Congratulations! I knew Carina could help advise you!
April has one of Josy's pups too---I think it is Lily but not sure! 
You will be in great company. I can't wait to smell the puppy breath.


----------



## Sylie (Apr 4, 2011)

Congratulations! My beautiful MiMi is from Josymir. April has both Lily and Rose from Josy too. I remember that recently someone posted on getting a pup from Josy, but I don't recall who. Have you mentioned it before?

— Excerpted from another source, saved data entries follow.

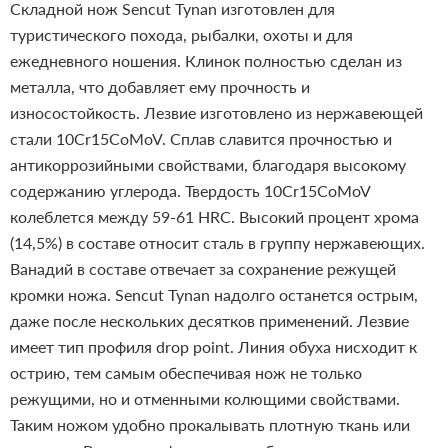
Складной нож Sencut Tynan изготовлен для
туристического похода, рыбалки, охоты и для
ежедневного ношения. Клинок полностью сделан из
металла, что добавляет ему прочность и
износостойкость.
Лезвие изготовлено из нержавеющей
стали 10Cr15CoMoV. Сплав славится прочностью и
антикоррозийными свойствами, благодаря высокому
содержанию углерода. Твердость 10Cr15CoMoV
колеблется между 59-61 HRC. Высокий процент хрома
(14,5%) в составе относит сталь в группу нержавеющих.
Ванадий в составе отвечает за сохранение режущей
кромки ножа. Sencut Tynan надолго останется острым,
даже после нескольких десятков применений. Лезвие
имеет тип профиля drop point. Линия обуха нисходит к
острию, тем самым обеспечивая нож не только
режущими, но и отменными колющими свойствами.
Таким ножом удобно прокалывать плотную ткань или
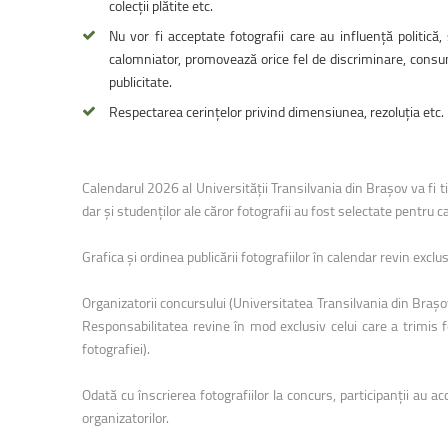
colecții plătite etc.
Nu vor fi acceptate fotografii care au influență politică
calomniator, promovează orice fel de discriminare, consum 
publicitate.
Respectarea cerințelor privind dimensiunea, rezoluția etc.
Calendarul 2026 al Universității Transilvania din Brașov va fi tip
dar și studenților ale căror fotografii au fost selectate pentru c
Grafica și ordinea publicării fotografiilor în calendar revin exc
Organizatorii concursului (Universitatea Transilvania din Brașov
Responsabilitatea revine în mod exclusiv celui care a trimis 
fotografiei).
Odată cu înscrierea fotografiilor la concurs, participanții au ac
organizatorilor.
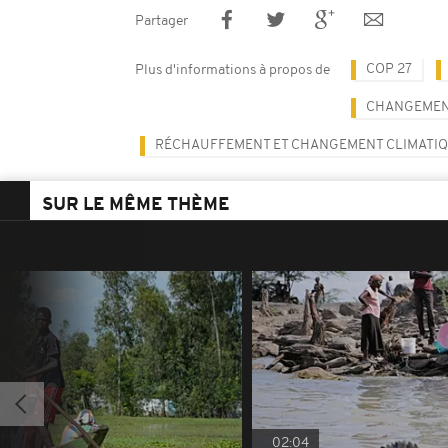
Partager
COP 27
Plus d'informations à propos de
CHANGEMEN
RÉCHAUFFEMENT ET CHANGEMENT CLIMATI
SUR LE MÊME THÈME
02:04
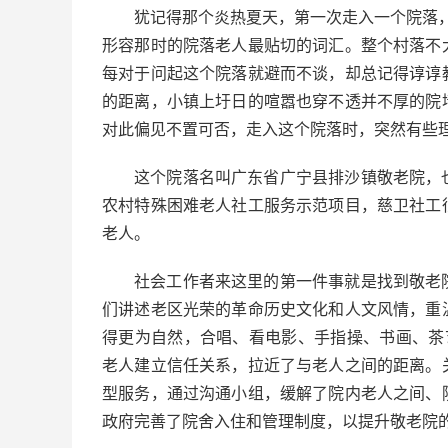
犹记得那个炎热夏天，第一次走入一个院落，
形容那时的院落老人最贴切的词汇。整个村落不
每对于问起这个院落就避而不谈，却总记得谆谆
的距离，小镇上圩日的喧嚣也穿不透并不厚的院
对此偏见不置可否，走入这个院落时，突然有些
这个院落名叫广东省广宁县排沙镇敬老院，
农村特殊困难老人社工服务示范项目，慈卫社工
老人。
社会工作者来这里的第一件事就是找到敬老
们讲述老区光荣的革命历史文化和人文风情，重
得更为自然，合唱、看电影、手指操、书画、茶
老人建立信任关系，拉近了与老人之间的距离。
型服务，通过沟通小组，缓解了院内老人之间、
政府完善了院舍入住和管理制度，以提升敬老院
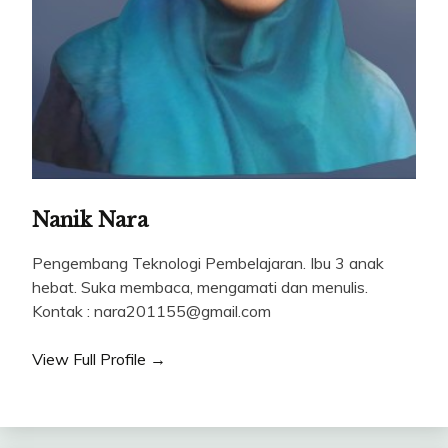
Nanik Nara
Pengembang Teknologi Pembelajaran. Ibu 3 anak
hebat. Suka membaca, mengamati dan menulis.
Kontak : nara201155@gmail.com
View Full Profile →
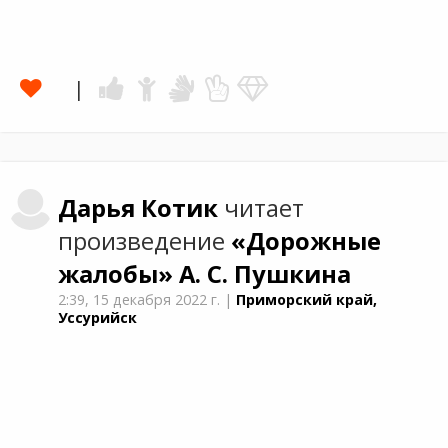
Дарья
Котик
читает
произведение
«Дорожные
жалобы»
А. С. Пушкина
2:39,
15 декабря 2022 г.
|
Приморский край,
Уссурийск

Who are you pups parents? MiMi's mom is Missy and her father is Turner.


----------



## BeautifulMaltese (Dec 4, 2013)

MiMi is adorable!! I love seeing all the babies but very happy to see the pups from Jose on this forum! 
My little guy's parents are Boston and Katie. Both are cuties 
I can't wait until March!!!


----------



## Snowbody (Jan 3, 2009)

So happy for you. I was very seriously considering a pup from Josy but she had not litters planned at the time and I ended up finding Tyler first. Can't wait to see him.:chili:


----------



## TLR (Nov 13, 2011)

Congratulations on your new baby. Looking forward to the pics!!


----------



## Chardy (Oct 30, 2008)

Josy is an awesome lady! I was working with her too but McC came available first from Susen and I was so anxious! But Josy is a sweetheart!! Congrats!! Can't wait to see pics!!!


----------



## maddysmom (Mar 8, 2012)

Congrats! What great news...can't wait to see pictures!


----------



## Kathleen (Aug 4, 2011)

Max's dad is Boston too, so they will be half-brothers!
Woo hoo! So excited for you!


----------



## BeautifulMaltese (Dec 4, 2013)

Hope to have some pics in the coming weeks...thanks so much everyone!


----------



## StevieB (Feb 2, 2012)

Congratulations! That is so exciting! I have only heard great things about Josymir pups. I can't wait to see some pix of your baby!


----------



## Fluffdoll (Aug 9, 2012)

Congrats! Can't wait to see pics of your new bundle of joy! :wub: 


Sent from Petguide.com Free App


----------



## Sylie (Apr 4, 2011)

BeautifulMaltese said:


> MiMi is adorable!! I love seeing all the babies but very happy to see the pups from Jose on this forum!
> My little guy's parents are Boston and Katie. Both are cuties
> I can't wait until March!!!


Oh for sure! Katie's father is MiMi's Grandfather and Katies's mother is MiMi's great-grandmother. I think that makes MiMi your baby's aunt. :wub:


----------



## Chardy (Oct 30, 2008)

Sylie said:


> Oh for sure! Katie's father is MiMi's Grandfather and Katies's mother is MiMi's great-grandmother. I think that makes MiMi your baby's aunt. :wub:


I love Katie and Boston!! AND I love all Josy babies!! I almost was part of her family but I am an adopted member.. that's what I tell her! :HistericalSmiley:


----------



## BeautifulMaltese (Dec 4, 2013)

Thank you for all the great feedback about Josy! It's nice to know there will be some distant relatives out there for my new baby!


----------